Unfortunately, I got used to being the only Indigenous person on set, let alone the only queer Indigenous person on set. And being a part of a show like Reservation Dogs was such a sigh of relief. We could just take a breath, we all knew what we were doing, we had a shorthand because we understood what we were trying to make, and we just got to do it. There was no explaining, or second guessing, or having to cater and spoon-fed to a non-Indigenous audience. We just got to make the shit we wanted to make.

This has been such a transformative year for you. Do you have any new projects that we can keep an eye out for?

Yes! I am also a filmmaker and Sterlin Harjo knew me because he saw my short film that I’ve written and directed. You can stay tuned for more projects that I’ll be working on in front of and behind the camera.
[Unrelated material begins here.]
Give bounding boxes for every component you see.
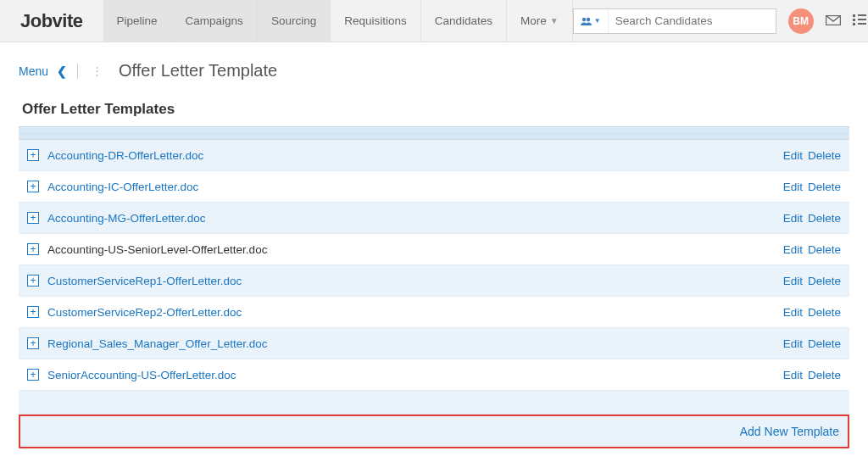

The next project that I’m going to have coming out will be released in early 2022. I also voiced an animated series that I’m really excited about, it’s called ARK: The Animated Series, based on the video game. I act alongside Zahn McClarnon, who plays Big in Reservation Dogs. But also, I work with legendary icons who I just completely geeked out over when I was cast. People like Elliot Page and Michelle Yeoh and David Tennant and Gerard Butler and Vin Diesel as well as Madeleine Madden, who is an Indigenous Australian actress. It’s an exciting series. I’m a big fan of animated shows and anime!

This interview was edited and condensed for clarity.